### [Your instructions]
Apart from the pictures, every entry must be retyped exactly.

### [Material to process]
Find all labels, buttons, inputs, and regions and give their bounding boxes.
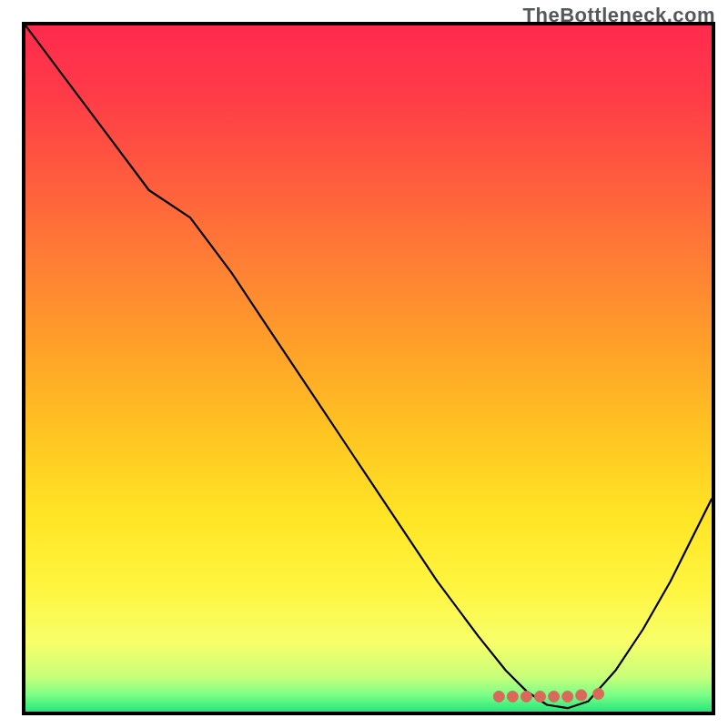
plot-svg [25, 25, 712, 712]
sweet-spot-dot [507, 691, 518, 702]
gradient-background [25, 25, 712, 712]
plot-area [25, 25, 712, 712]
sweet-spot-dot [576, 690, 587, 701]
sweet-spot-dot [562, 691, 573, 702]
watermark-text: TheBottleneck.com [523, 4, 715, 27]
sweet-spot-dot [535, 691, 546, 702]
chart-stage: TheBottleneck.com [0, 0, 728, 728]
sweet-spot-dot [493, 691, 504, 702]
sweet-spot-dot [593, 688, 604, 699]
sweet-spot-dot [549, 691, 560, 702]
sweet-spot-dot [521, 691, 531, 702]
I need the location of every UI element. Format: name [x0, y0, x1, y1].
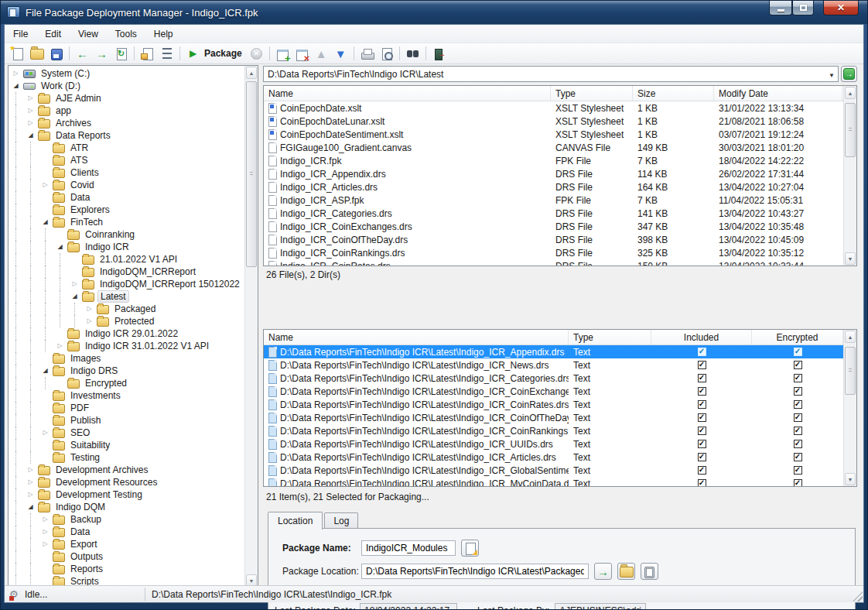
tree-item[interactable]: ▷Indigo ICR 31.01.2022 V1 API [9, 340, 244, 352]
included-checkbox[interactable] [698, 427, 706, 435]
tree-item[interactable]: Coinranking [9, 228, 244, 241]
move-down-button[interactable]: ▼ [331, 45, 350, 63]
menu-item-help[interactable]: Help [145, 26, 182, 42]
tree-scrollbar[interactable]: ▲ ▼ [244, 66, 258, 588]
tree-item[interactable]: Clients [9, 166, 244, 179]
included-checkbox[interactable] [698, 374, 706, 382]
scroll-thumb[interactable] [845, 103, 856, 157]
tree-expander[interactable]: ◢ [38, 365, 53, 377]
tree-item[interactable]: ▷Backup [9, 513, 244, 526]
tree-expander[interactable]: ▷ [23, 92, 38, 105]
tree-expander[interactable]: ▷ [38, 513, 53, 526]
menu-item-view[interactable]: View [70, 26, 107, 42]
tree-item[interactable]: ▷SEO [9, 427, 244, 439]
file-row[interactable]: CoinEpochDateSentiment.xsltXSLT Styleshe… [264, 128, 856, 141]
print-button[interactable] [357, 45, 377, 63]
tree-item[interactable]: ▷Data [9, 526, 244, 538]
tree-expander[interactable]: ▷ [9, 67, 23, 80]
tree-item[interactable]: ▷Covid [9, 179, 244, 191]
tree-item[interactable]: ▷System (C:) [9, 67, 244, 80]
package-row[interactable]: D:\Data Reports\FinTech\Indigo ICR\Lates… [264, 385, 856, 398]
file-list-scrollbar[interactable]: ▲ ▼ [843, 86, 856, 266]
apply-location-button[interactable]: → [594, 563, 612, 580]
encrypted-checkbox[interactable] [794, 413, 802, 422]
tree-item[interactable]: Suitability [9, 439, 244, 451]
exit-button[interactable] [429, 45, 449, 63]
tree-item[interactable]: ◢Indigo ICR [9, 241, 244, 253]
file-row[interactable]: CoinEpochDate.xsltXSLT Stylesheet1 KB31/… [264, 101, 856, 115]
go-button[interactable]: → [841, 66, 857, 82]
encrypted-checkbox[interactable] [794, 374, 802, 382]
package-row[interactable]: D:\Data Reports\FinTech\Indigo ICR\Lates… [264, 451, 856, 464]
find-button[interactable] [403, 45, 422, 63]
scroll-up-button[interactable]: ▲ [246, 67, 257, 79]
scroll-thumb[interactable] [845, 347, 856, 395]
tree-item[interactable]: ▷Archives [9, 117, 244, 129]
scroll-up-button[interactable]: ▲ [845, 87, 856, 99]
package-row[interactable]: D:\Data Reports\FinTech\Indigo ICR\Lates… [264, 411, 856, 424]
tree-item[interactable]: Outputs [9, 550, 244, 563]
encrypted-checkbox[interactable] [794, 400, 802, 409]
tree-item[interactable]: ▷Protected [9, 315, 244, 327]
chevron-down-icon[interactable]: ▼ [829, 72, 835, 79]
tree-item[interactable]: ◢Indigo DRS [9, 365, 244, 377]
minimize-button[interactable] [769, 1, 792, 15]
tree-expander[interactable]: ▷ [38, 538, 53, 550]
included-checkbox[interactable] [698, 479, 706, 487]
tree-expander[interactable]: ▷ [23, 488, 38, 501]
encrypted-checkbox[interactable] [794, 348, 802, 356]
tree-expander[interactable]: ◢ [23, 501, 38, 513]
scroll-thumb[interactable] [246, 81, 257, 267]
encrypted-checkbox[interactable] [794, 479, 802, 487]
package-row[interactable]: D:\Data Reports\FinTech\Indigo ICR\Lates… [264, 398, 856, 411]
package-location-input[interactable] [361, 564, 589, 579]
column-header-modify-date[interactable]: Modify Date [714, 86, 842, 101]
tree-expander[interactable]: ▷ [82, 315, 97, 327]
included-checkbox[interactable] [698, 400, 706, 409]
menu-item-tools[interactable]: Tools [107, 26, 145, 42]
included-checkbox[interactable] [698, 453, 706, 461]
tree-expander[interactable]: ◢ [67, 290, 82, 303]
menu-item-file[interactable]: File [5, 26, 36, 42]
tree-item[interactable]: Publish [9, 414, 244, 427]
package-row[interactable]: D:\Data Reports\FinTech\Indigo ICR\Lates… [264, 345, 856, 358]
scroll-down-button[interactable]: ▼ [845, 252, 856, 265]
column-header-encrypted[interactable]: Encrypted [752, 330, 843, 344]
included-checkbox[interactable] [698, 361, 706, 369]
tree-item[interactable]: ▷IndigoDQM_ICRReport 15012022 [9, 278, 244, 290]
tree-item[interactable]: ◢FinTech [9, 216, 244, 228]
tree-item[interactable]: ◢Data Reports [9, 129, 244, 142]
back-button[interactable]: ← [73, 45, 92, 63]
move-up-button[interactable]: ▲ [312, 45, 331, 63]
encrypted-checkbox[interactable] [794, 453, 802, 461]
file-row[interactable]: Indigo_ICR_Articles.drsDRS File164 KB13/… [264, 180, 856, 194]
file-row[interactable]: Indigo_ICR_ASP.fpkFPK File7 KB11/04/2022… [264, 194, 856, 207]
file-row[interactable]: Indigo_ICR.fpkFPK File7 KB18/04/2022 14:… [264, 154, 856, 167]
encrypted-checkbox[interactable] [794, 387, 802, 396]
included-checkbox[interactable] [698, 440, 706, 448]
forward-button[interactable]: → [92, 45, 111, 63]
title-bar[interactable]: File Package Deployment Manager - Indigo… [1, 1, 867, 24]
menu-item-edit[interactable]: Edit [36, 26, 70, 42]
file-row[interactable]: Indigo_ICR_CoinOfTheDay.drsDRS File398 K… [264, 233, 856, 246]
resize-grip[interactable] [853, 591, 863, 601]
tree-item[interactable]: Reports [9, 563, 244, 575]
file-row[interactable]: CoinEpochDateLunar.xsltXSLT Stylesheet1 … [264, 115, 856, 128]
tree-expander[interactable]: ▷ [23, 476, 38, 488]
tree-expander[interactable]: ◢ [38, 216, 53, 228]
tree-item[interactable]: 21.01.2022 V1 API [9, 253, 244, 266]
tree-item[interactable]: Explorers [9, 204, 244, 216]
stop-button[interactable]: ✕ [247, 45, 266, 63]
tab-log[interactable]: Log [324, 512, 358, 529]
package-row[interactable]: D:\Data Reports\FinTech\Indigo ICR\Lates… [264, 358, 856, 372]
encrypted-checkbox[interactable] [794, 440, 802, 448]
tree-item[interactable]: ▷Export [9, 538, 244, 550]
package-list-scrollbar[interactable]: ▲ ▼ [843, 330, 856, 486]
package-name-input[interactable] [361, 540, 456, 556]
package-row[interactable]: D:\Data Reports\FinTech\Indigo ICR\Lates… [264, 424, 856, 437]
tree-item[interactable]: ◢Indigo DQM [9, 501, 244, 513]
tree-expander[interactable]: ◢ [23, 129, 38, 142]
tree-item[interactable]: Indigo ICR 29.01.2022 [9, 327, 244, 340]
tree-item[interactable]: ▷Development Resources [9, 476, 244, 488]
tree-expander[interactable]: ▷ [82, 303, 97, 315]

### [Solution]
Find all labels, buttons, inputs, and regions and give their bounding boxes.
plot-svg [25, 25, 712, 712]
sweet-spot-dot [507, 691, 518, 702]
gradient-background [25, 25, 712, 712]
plot-area [25, 25, 712, 712]
sweet-spot-dot [576, 690, 587, 701]
sweet-spot-dot [562, 691, 573, 702]
watermark-text: TheBottleneck.com [523, 4, 715, 27]
sweet-spot-dot [535, 691, 546, 702]
chart-stage: TheBottleneck.com [0, 0, 728, 728]
sweet-spot-dot [493, 691, 504, 702]
sweet-spot-dot [593, 688, 604, 699]
sweet-spot-dot [549, 691, 560, 702]
sweet-spot-dot [521, 691, 531, 702]
I need the location of every UI element. Format: name [x0, y0, x1, y1].
tree-item[interactable]: ▷Indigo ICR 31.01.2022 V1 API [9, 340, 244, 352]
included-checkbox[interactable] [698, 427, 706, 435]
tree-item[interactable]: Coinranking [9, 228, 244, 241]
move-down-button[interactable]: ▼ [331, 45, 350, 63]
menu-item-help[interactable]: Help [145, 26, 182, 42]
tree-scrollbar[interactable]: ▲ ▼ [244, 66, 258, 588]
tree-item[interactable]: Clients [9, 166, 244, 179]
included-checkbox[interactable] [698, 374, 706, 382]
scroll-thumb[interactable] [845, 103, 856, 157]
tree-expander[interactable]: ◢ [38, 365, 53, 377]
tree-item[interactable]: ▷Backup [9, 513, 244, 526]
tree-expander[interactable]: ▷ [23, 92, 38, 105]
tree-expander[interactable]: ▷ [38, 513, 53, 526]
menu-item-view[interactable]: View [70, 26, 107, 42]
tree-item[interactable]: ▷SEO [9, 427, 244, 439]
file-row[interactable]: CoinEpochDateSentiment.xsltXSLT Styleshe… [264, 128, 856, 141]
print-button[interactable] [357, 45, 377, 63]
tree-item[interactable]: ▷Data [9, 526, 244, 538]
tree-expander[interactable]: ▷ [9, 67, 23, 80]
tree-item[interactable]: ▷Covid [9, 179, 244, 191]
tree-item[interactable]: ▷System (C:) [9, 67, 244, 80]
package-row[interactable]: D:\Data Reports\FinTech\Indigo ICR\Lates… [264, 385, 856, 398]
file-list-scrollbar[interactable]: ▲ ▼ [843, 86, 856, 266]
apply-location-button[interactable]: → [594, 563, 612, 580]
encrypted-checkbox[interactable] [794, 413, 802, 422]
tree-item[interactable]: Suitability [9, 439, 244, 451]
exit-button[interactable] [429, 45, 449, 63]
tree-item[interactable]: ◢Indigo ICR [9, 241, 244, 253]
file-row[interactable]: CoinEpochDate.xsltXSLT Stylesheet1 KB31/… [264, 101, 856, 115]
go-button[interactable]: → [841, 66, 857, 82]
encrypted-checkbox[interactable] [794, 374, 802, 382]
package-row[interactable]: D:\Data Reports\FinTech\Indigo ICR\Lates… [264, 451, 856, 464]
find-button[interactable] [403, 45, 422, 63]
scroll-up-button[interactable]: ▲ [246, 67, 257, 79]
scroll-thumb[interactable] [845, 347, 856, 395]
tree-item[interactable]: ▷Archives [9, 117, 244, 129]
scroll-up-button[interactable]: ▲ [845, 87, 856, 99]
package-row[interactable]: D:\Data Reports\FinTech\Indigo ICR\Lates… [264, 411, 856, 424]
tree-item[interactable]: Outputs [9, 550, 244, 563]
encrypted-checkbox[interactable] [794, 400, 802, 409]
tree-item[interactable]: ▷Protected [9, 315, 244, 327]
chevron-down-icon[interactable]: ▼ [829, 72, 835, 79]
tree-item[interactable]: ◢Indigo DRS [9, 365, 244, 377]
minimize-button[interactable] [769, 1, 792, 15]
tree-expander[interactable]: ▷ [38, 538, 53, 550]
included-checkbox[interactable] [698, 479, 706, 487]
tree-expander[interactable]: ▷ [23, 488, 38, 501]
encrypted-checkbox[interactable] [794, 348, 802, 356]
tree-expander[interactable]: ◢ [23, 501, 38, 513]
scroll-thumb[interactable] [246, 81, 257, 267]
encrypted-checkbox[interactable] [794, 479, 802, 487]
package-row[interactable]: D:\Data Reports\FinTech\Indigo ICR\Lates… [264, 398, 856, 411]
package-location-input[interactable] [361, 564, 589, 579]
column-header-modify-date[interactable]: Modify Date [714, 86, 842, 101]
tree-expander[interactable]: ▷ [82, 315, 97, 327]
included-checkbox[interactable] [698, 400, 706, 409]
menu-item-tools[interactable]: Tools [107, 26, 145, 42]
included-checkbox[interactable] [698, 453, 706, 461]
tree-expander[interactable]: ◢ [67, 290, 82, 303]
menu-item-file[interactable]: File [5, 26, 36, 42]
tree-item[interactable]: Publish [9, 414, 244, 427]
package-row[interactable]: D:\Data Reports\FinTech\Indigo ICR\Lates… [264, 345, 856, 358]
scroll-down-button[interactable]: ▼ [845, 252, 856, 265]
column-header-encrypted[interactable]: Encrypted [752, 330, 843, 344]
included-checkbox[interactable] [698, 361, 706, 369]
tree-item[interactable]: ▷IndigoDQM_ICRReport 15012022 [9, 278, 244, 290]
tree-item[interactable]: ◢FinTech [9, 216, 244, 228]
tree-item[interactable]: ◢Data Reports [9, 129, 244, 142]
back-button[interactable]: ← [73, 45, 92, 63]
move-up-button[interactable]: ▲ [312, 45, 331, 63]
encrypted-checkbox[interactable] [794, 453, 802, 461]
file-row[interactable]: Indigo_ICR_Articles.drsDRS File164 KB13/… [264, 180, 856, 194]
file-row[interactable]: Indigo_ICR_ASP.fpkFPK File7 KB11/04/2022… [264, 194, 856, 207]
file-row[interactable]: Indigo_ICR.fpkFPK File7 KB18/04/2022 14:… [264, 154, 856, 167]
encrypted-checkbox[interactable] [794, 387, 802, 396]
included-checkbox[interactable] [698, 440, 706, 448]
forward-button[interactable]: → [92, 45, 111, 63]
title-bar[interactable]: File Package Deployment Manager - Indigo… [1, 1, 867, 24]
menu-item-edit[interactable]: Edit [36, 26, 70, 42]
file-row[interactable]: Indigo_ICR_CoinOfTheDay.drsDRS File398 K… [264, 233, 856, 246]
resize-grip[interactable] [853, 591, 863, 601]
tree-item[interactable]: Reports [9, 563, 244, 575]
file-row[interactable]: CoinEpochDateLunar.xsltXSLT Stylesheet1 … [264, 115, 856, 128]
tree-expander[interactable]: ▷ [23, 476, 38, 488]
tree-expander[interactable]: ◢ [38, 216, 53, 228]
tree-item[interactable]: 21.01.2022 V1 API [9, 253, 244, 266]
tree-item[interactable]: Explorers [9, 204, 244, 216]
stop-button[interactable]: ✕ [247, 45, 266, 63]
tab-log[interactable]: Log [324, 512, 358, 529]
package-row[interactable]: D:\Data Reports\FinTech\Indigo ICR\Lates… [264, 358, 856, 372]
encrypted-checkbox[interactable] [794, 440, 802, 448]
tree-item[interactable]: ▷Export [9, 538, 244, 550]
package-list-scrollbar[interactable]: ▲ ▼ [843, 330, 856, 486]
package-name-input[interactable] [361, 540, 456, 556]
package-row[interactable]: D:\Data Reports\FinTech\Indigo ICR\Lates… [264, 424, 856, 437]
tree-item[interactable]: ◢Indigo DQM [9, 501, 244, 513]
tree-expander[interactable]: ◢ [23, 129, 38, 142]
tree-item[interactable]: Indigo ICR 29.01.2022 [9, 327, 244, 340]
tree-item[interactable]: ▷Development Resources [9, 476, 244, 488]
tree-expander[interactable]: ▷ [82, 303, 97, 315]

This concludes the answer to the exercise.